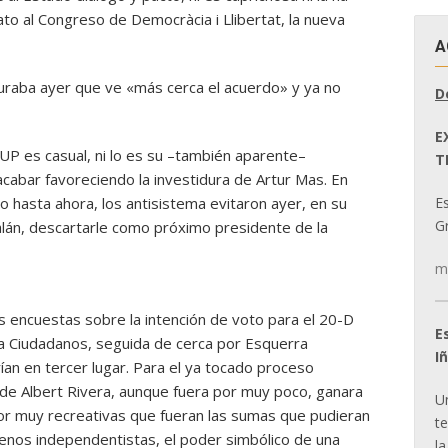
to al Congreso de Democràcia i Llibertat, la nueva
A
uraba ayer que ve «más cerca el acuerdo» y ya no
D
E
UP es casual, ni lo es su –también aparente–
T
 acabar favoreciendo la investidura de Artur Mas. En
E
o hasta ahora, los antisistema evitaron ayer, en su
Gr
lán, descartarle como próximo presidente de la
m
 encuestas sobre la intención de voto para el 20-D
E
ía Ciudadanos, seguida de cerca por Esquerra
I
an en tercer lugar. Para el ya tocado proceso
do de Albert Rivera, aunque fuera por muy poco, ganara
U
or muy recreativas que fueran las sumas que pudieran
t
enos independentistas, el poder simbólico de una
la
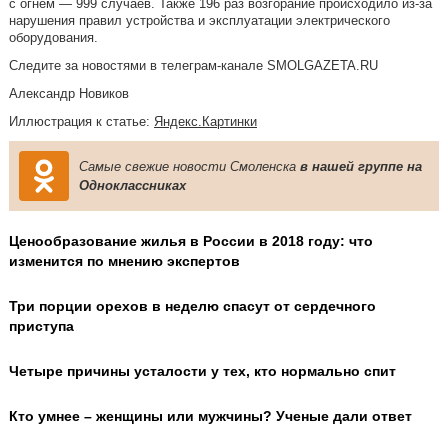
с огнём — 999 случаев. Также 196 раз возгорание происходило из-за
нарушения правил устройства и эксплуатации электрического
оборудования.
Следите за новостями в телеграм-канале SMOLGAZETA.RU
Александр Новиков
Иллюстрация к статье:
Яндекс.Картинки
Самые свежие новости Смоленска
в нашей группе на
Одноклассниках
Ценообразование жилья в России в 2018 году: что
изменится по мнению экспертов
Три порции орехов в неделю спасут от сердечного
приступа
Четыре причины усталости у тех, кто нормально спит
Кто умнее – женщины или мужчины? Ученые дали ответ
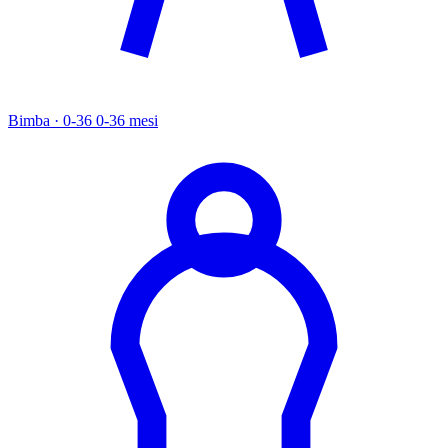
Bimba · 0-36
0-36 mesi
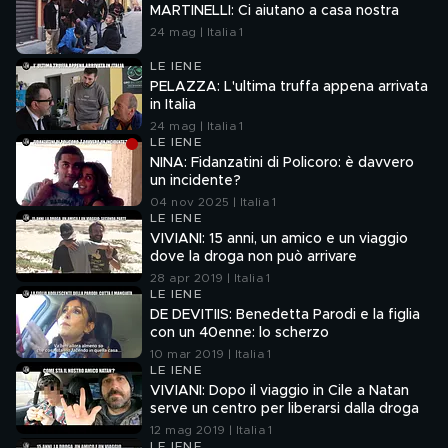
MARTINELLI: Ci aiutano a casa nostra
24 mag | Italia 1
LE IENE
PELAZZA: L'ultima truffa appena arrivata
in Italia
24 mag | Italia 1
LE IENE
NINA: Fidanzatini di Policoro: è davvero
un incidente?
04 nov 2025 | Italia 1
LE IENE
VIVIANI: 15 anni, un amico e un viaggio
dove la droga non può arrivare
28 apr 2019 | Italia 1
LE IENE
DE DEVITIIS: Benedetta Parodi e la figlia
con un 40enne: lo scherzo
10 mar 2019 | Italia 1
LE IENE
VIVIANI: Dopo il viaggio in Cile a Natan
serve un centro per liberarsi dalla droga
12 mag 2019 | Italia 1
LE IENE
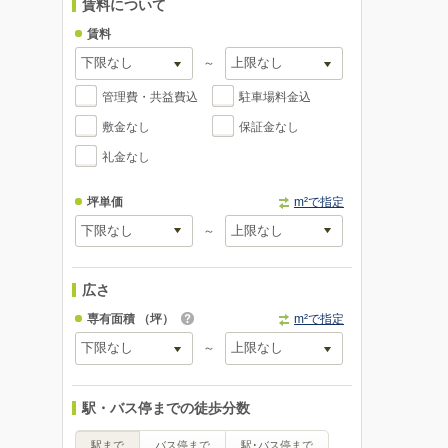
賃料について
賃料
～
管理費・共益費込
駐車場料金込
敷金なし
保証金なし
礼金なし
坪単価
m²で指定
～
広さ
専有面積
（坪）
m²で指定
～
駅・バス停までの徒歩分数
駅まで
バス停まで
駅･バス停まで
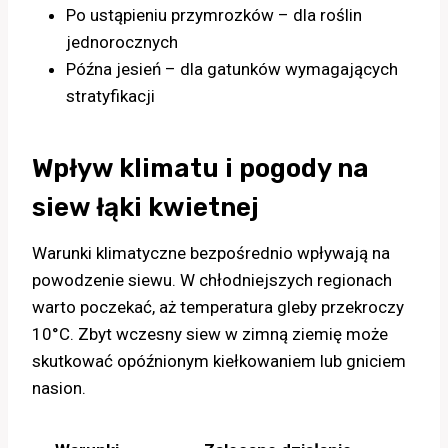
Po ustąpieniu przymrozków – dla roślin
jednorocznych
Późna jesień – dla gatunków wymagających
stratyfikacji
Wpływ klimatu i pogody na
siew łąki kwietnej
Warunki klimatyczne bezpośrednio wpływają na
powodzenie siewu. W chłodniejszych regionach
warto poczekać, aż temperatura gleby przekroczy
10°C. Zbyt wczesny siew w zimną ziemię może
skutkować opóźnionym kiełkowaniem lub gniciem
nasion.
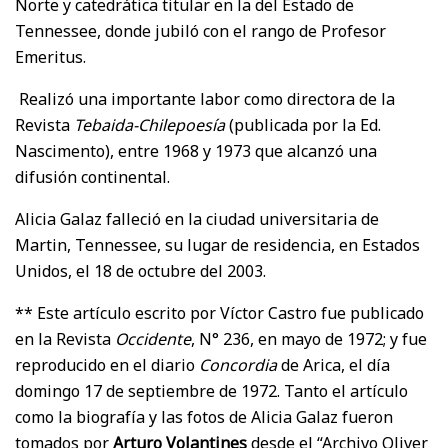
Norte y catedrática titular en la del Estado de
Tennessee, donde jubiló con el rango de Profesor
Emeritus.
Realizó una importante labor como directora de la
Revista
Tebaida-Chilepoesía
(publicada por la Ed.
Nascimento), entre 1968 y 1973 que alcanzó una
difusión continental.
Alicia Galaz falleció en la ciudad universitaria de
Martin, Tennessee, su lugar de residencia, en Estados
Unidos, el 18 de octubre del 2003.
** Este artículo escrito por Víctor Castro fue publicado
en la Revista
Occidente
, N° 236, en mayo de 1972; y fue
reproducido en el diario
Concordia
de Arica, el día
domingo 17 de septiembre de 1972. Tanto el artículo
como la biografía y las fotos de Alicia Galaz fueron
tomados por
Arturo Volantines
desde el “Archivo Oliver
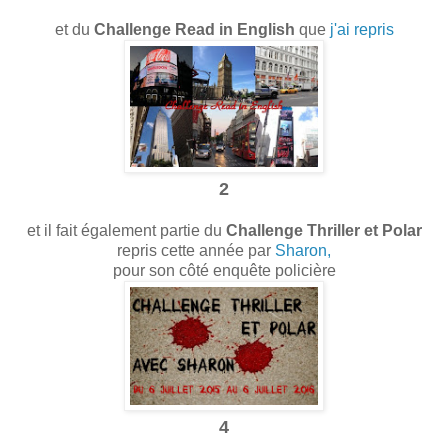
et du
Challenge Read in English
que
j'ai repris
2
et il fait également partie du
Challenge Thriller et Polar
repris cette année par
Sharon,
pour son côté enquête policière
4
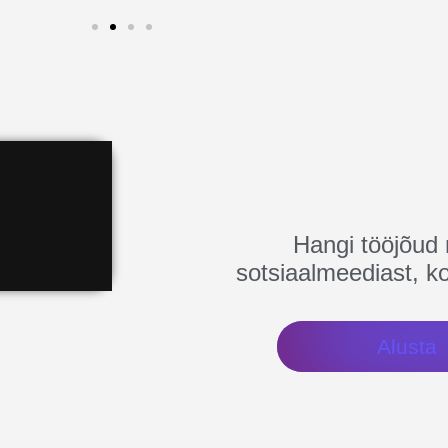
Hangi tööjõud
sotsiaalmeediast, ko
Alusta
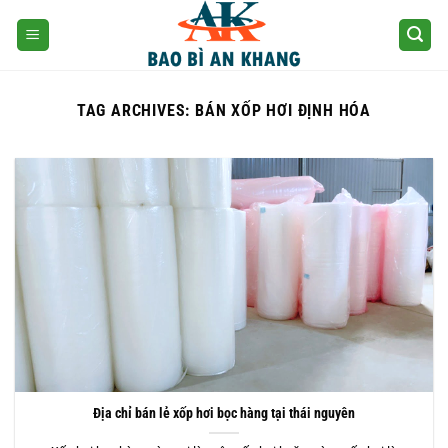
Skip
to
content
TAG ARCHIVES:
BÁN XỐP HƠI ĐỊNH HÓA
Địa chỉ bán lẻ xốp hơi bọc hàng tại thái nguyên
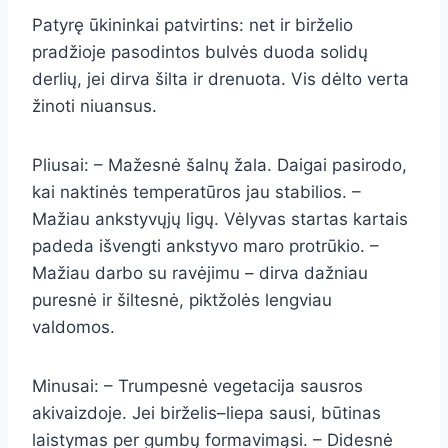
Patyrę ūkininkai patvirtins: net ir birželio
pradžioje pasodintos bulvės duoda solidų
derlių, jei dirva šilta ir drenuota. Vis dėlto verta
žinoti niuansus.
Pliusai: – Mažesnė šalnų žala. Daigai pasirodo,
kai naktinės temperatūros jau stabilios. –
Mažiau ankstyvųjų ligų. Vėlyvas startas kartais
padeda išvengti ankstyvo maro protrūkio. –
Mažiau darbo su ravėjimu – dirva dažniau
puresnė ir šiltesnė, piktžolės lengviau
valdomos.
Minusai: – Trumpesnė vegetacija sausros
akivaizdoje. Jei birželis–liepa sausi, būtinas
laistymas per gumbų formavimąsi. – Didesnė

- _Work to complete_
Using the records above, copy all lines that include the word "Mažiau".

- _Answer box_
Mažiau ankstyvųjų ligų. Vėlyvas startas kartais
Mažiau darbo su ravėjimu – dirva dažniau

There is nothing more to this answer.